_Activity_: For the entries below, how many lines include the word "Лампы"? Give the figure and nothing more.

Items from a dataset
◆ ◆ ◆

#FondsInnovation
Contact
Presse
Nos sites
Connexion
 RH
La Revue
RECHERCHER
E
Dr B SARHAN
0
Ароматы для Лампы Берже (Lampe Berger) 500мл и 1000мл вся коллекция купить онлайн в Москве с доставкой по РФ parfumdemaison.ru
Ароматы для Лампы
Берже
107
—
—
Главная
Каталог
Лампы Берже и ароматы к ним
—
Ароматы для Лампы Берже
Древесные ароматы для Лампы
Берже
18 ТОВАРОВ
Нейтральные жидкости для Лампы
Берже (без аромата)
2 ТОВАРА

◆ ◆ ◆

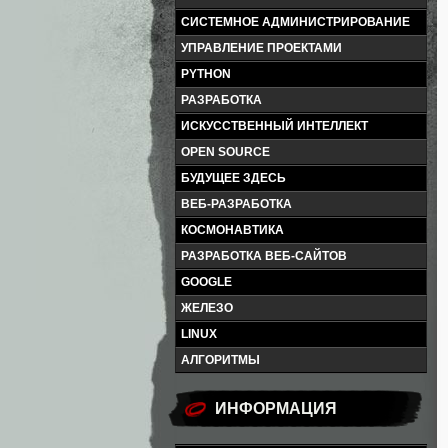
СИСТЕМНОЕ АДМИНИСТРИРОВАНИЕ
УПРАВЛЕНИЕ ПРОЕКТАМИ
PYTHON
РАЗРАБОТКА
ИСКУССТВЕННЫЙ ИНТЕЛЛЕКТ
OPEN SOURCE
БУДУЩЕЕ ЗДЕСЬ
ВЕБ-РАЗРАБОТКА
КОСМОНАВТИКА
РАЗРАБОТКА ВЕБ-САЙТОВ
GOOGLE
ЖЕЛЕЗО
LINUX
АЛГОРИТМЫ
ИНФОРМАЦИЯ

◆ ◆ ◆

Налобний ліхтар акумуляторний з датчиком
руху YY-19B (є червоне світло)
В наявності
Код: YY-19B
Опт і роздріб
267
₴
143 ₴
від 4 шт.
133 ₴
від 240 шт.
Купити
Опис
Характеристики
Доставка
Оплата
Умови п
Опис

◆ ◆ ◆

_Response to the task_: 6